**Aim of the exercise**
Pictures appear among the records below and must be omitted. Repeat exactly the lines from the line with "recommends that you" to the line with "Keywords related to .creditcard.", both included.
--- Data extract ---
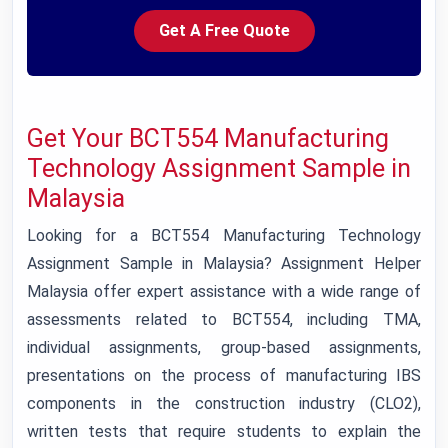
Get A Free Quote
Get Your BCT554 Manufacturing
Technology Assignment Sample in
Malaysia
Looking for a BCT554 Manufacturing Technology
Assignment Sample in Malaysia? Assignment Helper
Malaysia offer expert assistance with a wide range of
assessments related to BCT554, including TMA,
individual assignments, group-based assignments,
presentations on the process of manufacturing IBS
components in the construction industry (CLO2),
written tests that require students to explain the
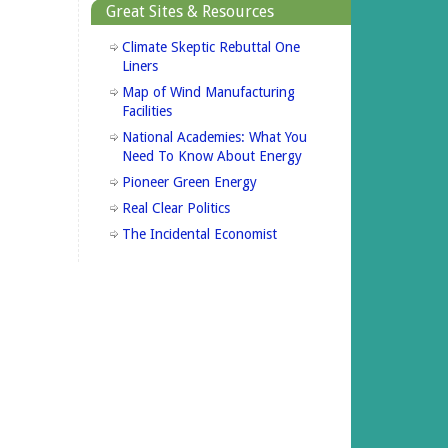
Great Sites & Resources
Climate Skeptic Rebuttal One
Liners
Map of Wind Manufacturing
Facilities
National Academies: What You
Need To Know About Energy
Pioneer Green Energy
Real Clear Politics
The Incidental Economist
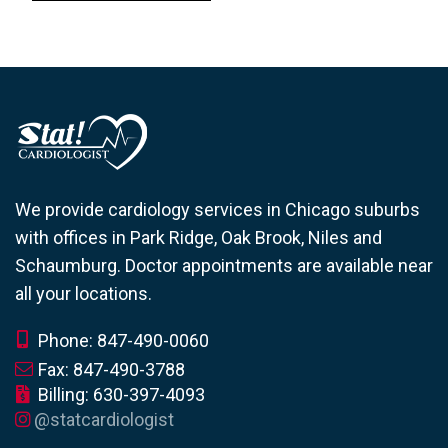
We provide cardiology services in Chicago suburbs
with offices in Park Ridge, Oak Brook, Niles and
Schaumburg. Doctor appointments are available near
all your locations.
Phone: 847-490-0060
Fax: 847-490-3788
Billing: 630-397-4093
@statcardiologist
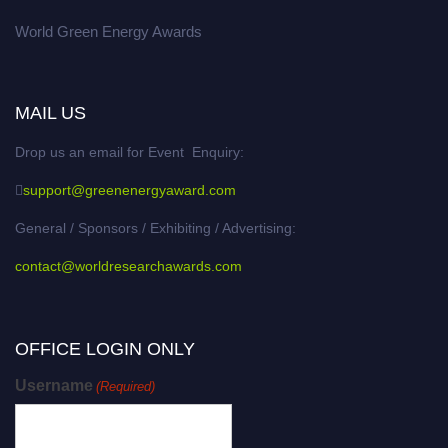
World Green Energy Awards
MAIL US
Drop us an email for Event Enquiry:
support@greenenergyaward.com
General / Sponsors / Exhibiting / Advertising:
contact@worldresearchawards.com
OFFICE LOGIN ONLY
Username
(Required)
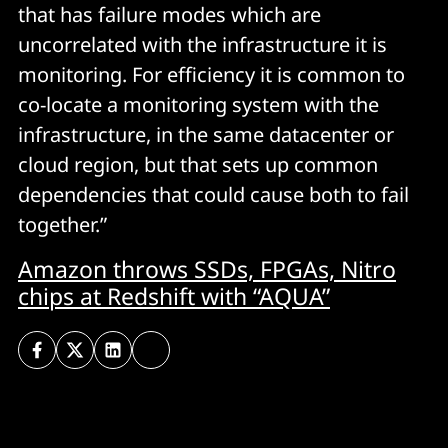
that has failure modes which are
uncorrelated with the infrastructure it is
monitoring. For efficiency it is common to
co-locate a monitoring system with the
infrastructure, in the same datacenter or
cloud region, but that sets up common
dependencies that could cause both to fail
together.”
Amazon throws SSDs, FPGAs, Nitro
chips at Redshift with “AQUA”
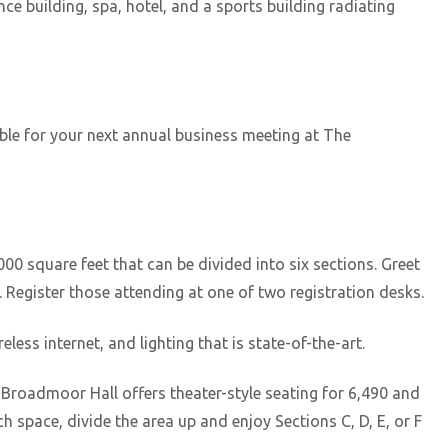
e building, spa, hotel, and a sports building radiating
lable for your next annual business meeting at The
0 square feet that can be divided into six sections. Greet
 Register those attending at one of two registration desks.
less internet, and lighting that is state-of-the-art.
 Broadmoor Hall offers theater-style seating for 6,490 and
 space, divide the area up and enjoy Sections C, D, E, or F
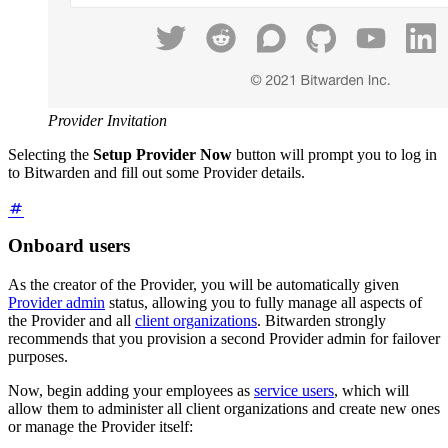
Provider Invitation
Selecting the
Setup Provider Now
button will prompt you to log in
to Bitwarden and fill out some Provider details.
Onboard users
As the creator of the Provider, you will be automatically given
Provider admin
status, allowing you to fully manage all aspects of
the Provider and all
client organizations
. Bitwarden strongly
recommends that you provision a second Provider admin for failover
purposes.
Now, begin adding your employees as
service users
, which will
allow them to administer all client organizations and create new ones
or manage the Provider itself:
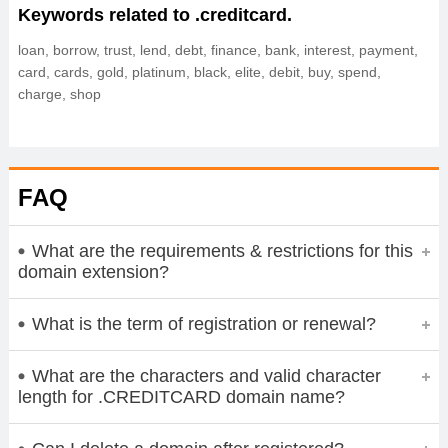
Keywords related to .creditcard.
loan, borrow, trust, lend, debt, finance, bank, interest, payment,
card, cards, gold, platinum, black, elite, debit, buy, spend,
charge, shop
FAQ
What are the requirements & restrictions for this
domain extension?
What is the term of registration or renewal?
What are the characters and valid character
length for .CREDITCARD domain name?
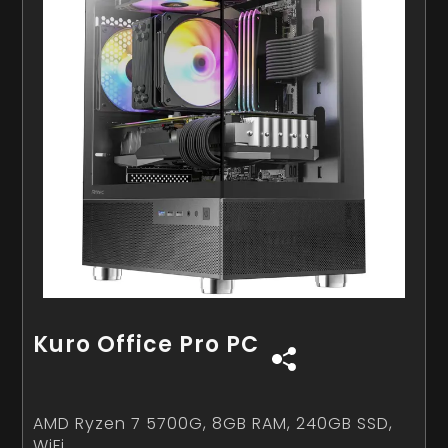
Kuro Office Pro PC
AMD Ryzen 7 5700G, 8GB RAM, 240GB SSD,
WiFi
---
**Solution to this problem**
recommends that you provision a second Provider admin for failover
purposes.
Now, begin adding your employees as
service users
, which will
allow them to administer all client organizations and create new ones
or manage the Provider itself:
Keywords related to .creditcard.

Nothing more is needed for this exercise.